Sächsische Zeitung, 18.01.2002
Presseecho zum Thema Biedenkopf
Pressestimmen
"Algemeen Dagblad" aus Den Haag:
Anfänglich waren viele Ostdeutsche begeistert von diesem„Wessi". Er gab ihnen Selbstvertrauen und ermunterte sie, sich nicht als Bürger zweiter Klasse behandeln zu lassen. Aber allmählich schlugen Bewunderung und Hochachtung in Hass und Verachtung um. Der tiefe Fall dieses fähigen Politikers erinnert an den tragischen Abgang von Alt-Bundeskanzler Kohl, der ebenfalls nicht wusste, wann er zu gehen hatte.
„Frankfurter Allgemeine Zeitung":
Wenn er sich schon eine Hofhaltung leistete, dann hätte dazu zwingend auch ein Hofnarr gehört - einer, der seinem Herrn den Spiegel hätte vorhalten und ihn auf den Boden der Tatsachen zurückbringen können. Der hätte ihm schon vor zwei Jahren gesagt, dass es nicht gut sei, der
CDU weiter einen Landesvorsitzenden Hähle aufzuzwingen; er hätte ihn davor bewahren können, seinen Kronprinzen Milbradt zu verjagen.
„Frankfurter Rundschau":
Biedenkopf hat all jene bestätigt, die in ihm immer einen kalten Verstellungskünstler sahen, einen arroganten Egozentriker, maßlos, eitel und ohne ein Fünkchen Selbstkritik; der überhaupt nicht begriffen hat, welches späte Glück ihm in Sachsen und durch die Sachsen widerfahren ist. Der es nicht ertragen kann, dass Milbradt nicht kuschte, sondern sich gegen den Willen des Allmächtigen zum CDU-Vorsitzenden wählen ließ.
"Süddeutsche Zeitung" aus München:
Der Abgang dieser Symbolfigur markiert das Ende der Aufbaujahre im Osten.

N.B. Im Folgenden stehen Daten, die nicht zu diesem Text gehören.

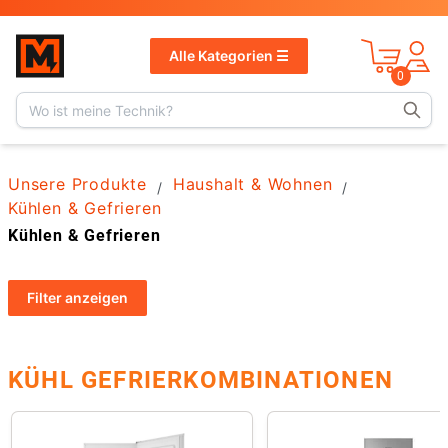
v
1.13.1
Alle Kategorien ☰
0
Unsere Produkte
Haushalt & Wohnen
/
/
Kühlen & Gefrieren
Kühlen & Gefrieren
Filter
anzeigen
KÜHL GEFRIERKOMBINATIONEN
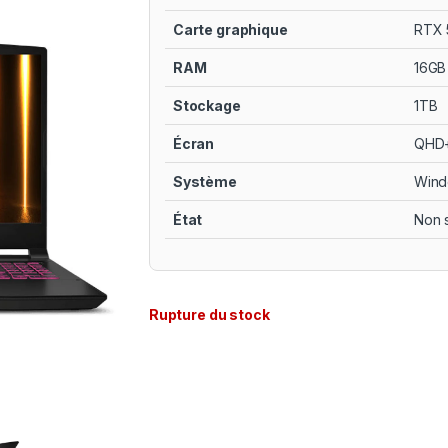
Carte graphique
RTX 
RAM
16GB
Stockage
1TB
Écran
QHD+
Système
Wind
État
Non 
Rupture du stock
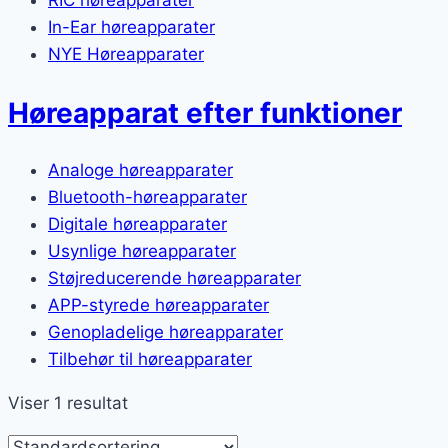
RIC høreapparater
In-Ear høreapparater
NYE Høreapparater
Høreapparat efter funktioner
Analoge høreapparater
Bluetooth-høreapparater
Digitale høreapparater
Usynlige høreapparater
Støjreducerende høreapparater
APP-styrede høreapparater
Genopladelige høreapparater
Tilbehør til høreapparater
Viser 1 resultat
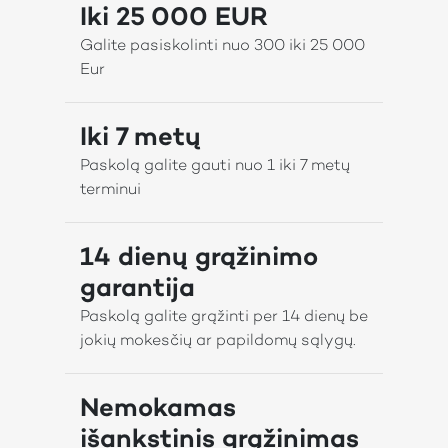
Iki 25 000 EUR
Galite pasiskolinti nuo 300 iki 25 000
Eur
Iki 7 metų
Paskolą galite gauti nuo 1 iki 7 metų
terminui
14 dienų grąžinimo
garantija
Paskolą galite grąžinti per 14 dienų be
jokių mokesčių ar papildomų sąlygų.
Nemokamas
išankstinis grąžinimas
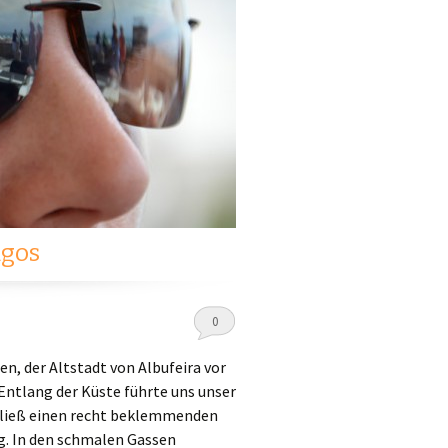
agos
0
, der Altstadt von Albufeira vor
ntlang der Küste führte uns unser
erließ einen recht beklemmenden
ig. In den schmalen Gassen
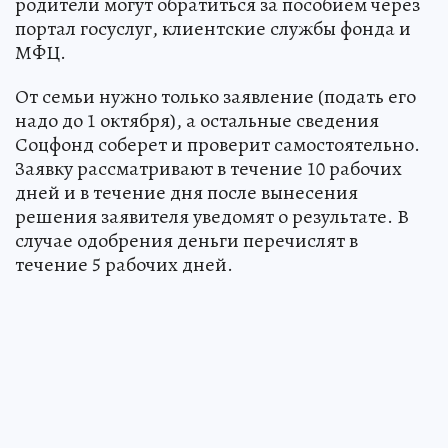
родители могут обратиться за пособием через
портал госуслуг, клиентские службы фонда и
МФЦ.
От семьи нужно только заявление (подать его
надо до 1 октября), а остальные сведения
Соцфонд соберет и проверит самостоятельно.
Заявку рассматривают в течение 10 рабочих
дней и в течение дня после вынесения
решения заявителя уведомят о результате. В
случае одобрения деньги перечислят в
течение 5 рабочих дней.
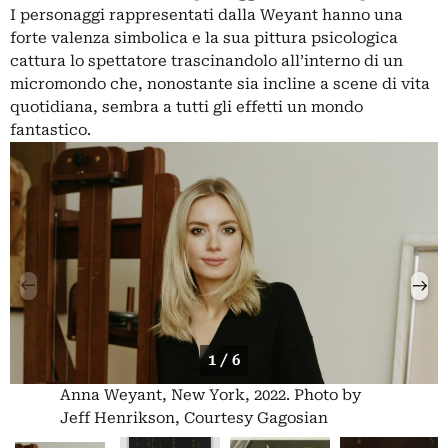
I personaggi rappresentati dalla Weyant hanno una
forte valenza simbolica e la sua pittura psicologica
cattura lo spettatore trascinandolo all’interno di un
micromondo che, nonostante sia incline a scene di vita
quotidiana, sembra a tutti gli effetti un mondo
fantastico.
1 / 6
Anna Weyant, New York, 2022. Photo by
Jeff Henrikson, Courtesy Gagosian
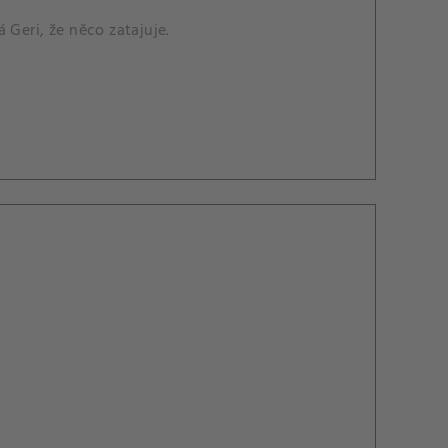
 Geri, že něco zatajuje.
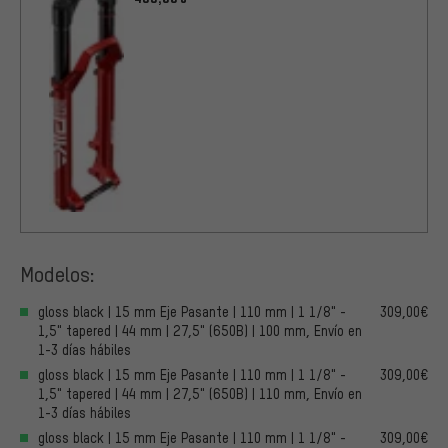
Modelos:
gloss black | 15 mm Eje Pasante | 110 mm | 1 1/8" -
309,00€
1,5" tapered | 44 mm | 27,5" (650B) | 100 mm, Envío en
1-3 días hábiles
gloss black | 15 mm Eje Pasante | 110 mm | 1 1/8" -
309,00€
1,5" tapered | 44 mm | 27,5" (650B) | 110 mm, Envío en
1-3 días hábiles
gloss black | 15 mm Eje Pasante | 110 mm | 1 1/8" -
309,00€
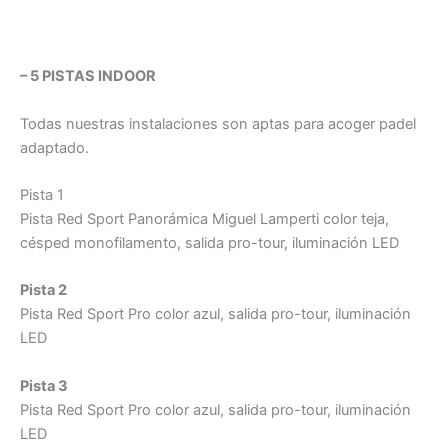
– 5 PISTAS INDOOR
Todas nuestras instalaciones son aptas para acoger padel
adaptado.
Pista 1
Pista Red Sport Panorámica Miguel Lamperti color teja,
césped monofilamento, salida pro-tour, iluminación LED
Pista 2
Pista Red Sport Pro color azul, salida pro-tour, iluminación
LED
Pista 3
Pista Red Sport Pro color azul, salida pro-tour, iluminación
LED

Für Biedenkopf lässt
sich nach dem gestrigen Mittwoch schon jetzt sagen, dass er einen erschreckend destruktiven Abschied hingelegt hat - eine für ihn würdelose Politik der verbrannten Erde gegenüber seiner CDU und gegenüber Sachsen.
"Berliner Zeitung":
Biedenkopfs Abgang ist ein Lehrstück über die Unfähigkeit großer Politiker, zum richtigen Zeitpunkt von der Bühne abzutreten. Seine Verdienste um den Aufbau des Freistaates sind unbestritten. Doch er konnte, bestärkt von seiner Frau, nicht loslassen.
„Der Tagesspiegel":
Berlin. Seine Amtszeit endet mit einer Kette von Peinlichkeiten, wie zuletzt den Ikea-Rabatt-Vorwürfen, und in einem von außen kaum noch nachvollziehbaren; kleinlichen und unsauberen Machtkampf mit Georg Milbradt, der Nachfolger werden wollte - und es nun wohl auch wird. Denn wer von außen möchte jetzt das sächsische Tollhaus betreten? Die Erfolgsgeschichte der sächsischen Union dürfte freilich beendet sein. Beendet durch den beispiellosen personalpolitischen Amoklauf zweier Politiker, die einmal als nicht immer harmonisches, aber gutes Team galten.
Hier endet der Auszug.